Give back every record exactly as it reads.

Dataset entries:
- - -

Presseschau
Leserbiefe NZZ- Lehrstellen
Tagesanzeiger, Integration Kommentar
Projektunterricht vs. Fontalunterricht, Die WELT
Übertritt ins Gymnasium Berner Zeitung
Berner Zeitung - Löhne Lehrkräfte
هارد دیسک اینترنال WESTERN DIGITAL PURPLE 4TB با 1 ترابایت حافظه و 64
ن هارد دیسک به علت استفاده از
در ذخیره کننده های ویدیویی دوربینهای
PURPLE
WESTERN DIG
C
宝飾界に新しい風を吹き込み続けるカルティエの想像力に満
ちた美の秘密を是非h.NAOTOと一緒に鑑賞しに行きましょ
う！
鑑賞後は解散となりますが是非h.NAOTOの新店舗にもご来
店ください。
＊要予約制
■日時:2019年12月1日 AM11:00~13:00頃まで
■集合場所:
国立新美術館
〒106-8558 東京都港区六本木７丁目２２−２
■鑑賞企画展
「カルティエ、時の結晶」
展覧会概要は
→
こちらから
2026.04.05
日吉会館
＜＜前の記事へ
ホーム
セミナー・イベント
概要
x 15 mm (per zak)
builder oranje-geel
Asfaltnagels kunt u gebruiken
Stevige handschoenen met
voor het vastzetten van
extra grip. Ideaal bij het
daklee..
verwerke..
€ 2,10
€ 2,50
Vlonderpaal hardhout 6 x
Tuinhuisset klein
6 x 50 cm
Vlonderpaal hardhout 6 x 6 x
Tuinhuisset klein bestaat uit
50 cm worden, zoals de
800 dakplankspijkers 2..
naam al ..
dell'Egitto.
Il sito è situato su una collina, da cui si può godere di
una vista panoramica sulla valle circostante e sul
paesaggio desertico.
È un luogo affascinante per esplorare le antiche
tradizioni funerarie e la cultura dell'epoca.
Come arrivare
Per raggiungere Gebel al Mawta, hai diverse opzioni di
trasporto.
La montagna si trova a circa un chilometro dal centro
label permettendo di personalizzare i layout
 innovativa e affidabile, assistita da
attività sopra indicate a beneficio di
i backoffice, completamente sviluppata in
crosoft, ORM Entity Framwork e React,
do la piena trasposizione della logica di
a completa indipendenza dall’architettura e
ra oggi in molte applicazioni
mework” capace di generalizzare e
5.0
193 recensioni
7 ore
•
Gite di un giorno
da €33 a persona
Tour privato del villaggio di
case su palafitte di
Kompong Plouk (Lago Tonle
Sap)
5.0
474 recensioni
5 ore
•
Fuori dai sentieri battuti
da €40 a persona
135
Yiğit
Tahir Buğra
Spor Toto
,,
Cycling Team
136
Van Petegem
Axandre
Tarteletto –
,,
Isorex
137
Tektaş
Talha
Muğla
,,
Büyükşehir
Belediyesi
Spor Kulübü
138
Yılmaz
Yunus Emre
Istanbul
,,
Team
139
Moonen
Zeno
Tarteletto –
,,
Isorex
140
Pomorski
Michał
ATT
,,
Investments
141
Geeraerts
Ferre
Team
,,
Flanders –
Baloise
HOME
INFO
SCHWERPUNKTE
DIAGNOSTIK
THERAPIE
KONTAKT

- - -

**Exercise solution:**
Presseschau
Leserbiefe NZZ- Lehrstellen
Tagesanzeiger, Integration Kommentar
Projektunterricht vs. Fontalunterricht, Die WELT
Übertritt ins Gymnasium Berner Zeitung
Berner Zeitung - Löhne Lehrkräfte
هارد دیسک اینترنال WESTERN DIGITAL PURPLE 4TB با 1 ترابایت حافظه و 64
ن هارد دیسک به علت استفاده از
در ذخیره کننده های ویدیویی دوربینهای
PURPLE
WESTERN DIG
C
宝飾界に新しい風を吹き込み続けるカルティエの想像力に満
ちた美の秘密を是非h.NAOTOと一緒に鑑賞しに行きましょ
う！
鑑賞後は解散となりますが是非h.NAOTOの新店舗にもご来
店ください。
＊要予約制
■日時:2019年12月1日 AM11:00~13:00頃まで
■集合場所:
国立新美術館
〒106-8558 東京都港区六本木７丁目２２−２
■鑑賞企画展
「カルティエ、時の結晶」
展覧会概要は
→
こちらから
2026.04.05
日吉会館
＜＜前の記事へ
ホーム
セミナー・イベント
概要
x 15 mm (per zak)
builder oranje-geel
Asfaltnagels kunt u gebruiken
Stevige handschoenen met
voor het vastzetten van
extra grip. Ideaal bij het
daklee..
verwerke..
€ 2,10
€ 2,50
Vlonderpaal hardhout 6 x
Tuinhuisset klein
6 x 50 cm
Vlonderpaal hardhout 6 x 6 x
Tuinhuisset klein bestaat uit
50 cm worden, zoals de
800 dakplankspijkers 2..
naam al ..
dell'Egitto.
Il sito è situato su una collina, da cui si può godere di
una vista panoramica sulla valle circostante e sul
paesaggio desertico.
È un luogo affascinante per esplorare le antiche
tradizioni funerarie e la cultura dell'epoca.
Come arrivare
Per raggiungere Gebel al Mawta, hai diverse opzioni di
trasporto.
La montagna si trova a circa un chilometro dal centro
label permettendo di personalizzare i layout
 innovativa e affidabile, assistita da
attività sopra indicate a beneficio di
i backoffice, completamente sviluppata in
crosoft, ORM Entity Framwork e React,
do la piena trasposizione della logica di
a completa indipendenza dall’architettura e
ra oggi in molte applicazioni
mework” capace di generalizzare e
5.0
193 recensioni
7 ore
•
Gite di un giorno
da €33 a persona
Tour privato del villaggio di
case su palafitte di
Kompong Plouk (Lago Tonle
Sap)
5.0
474 recensioni
5 ore
•
Fuori dai sentieri battuti
da €40 a persona
135
Yiğit
Tahir Buğra
Spor Toto
,,
Cycling Team
136
Van Petegem
Axandre
Tarteletto –
,,
Isorex
137
Tektaş
Talha
Muğla
,,
Büyükşehir
Belediyesi
Spor Kulübü
138
Yılmaz
Yunus Emre
Istanbul
,,
Team
139
Moonen
Zeno
Tarteletto –
,,
Isorex
140
Pomorski
Michał
ATT
,,
Investments
141
Geeraerts
Ferre
Team
,,
Flanders –
Baloise
HOME
INFO
SCHWERPUNKTE
DIAGNOSTIK
THERAPIE
KONTAKT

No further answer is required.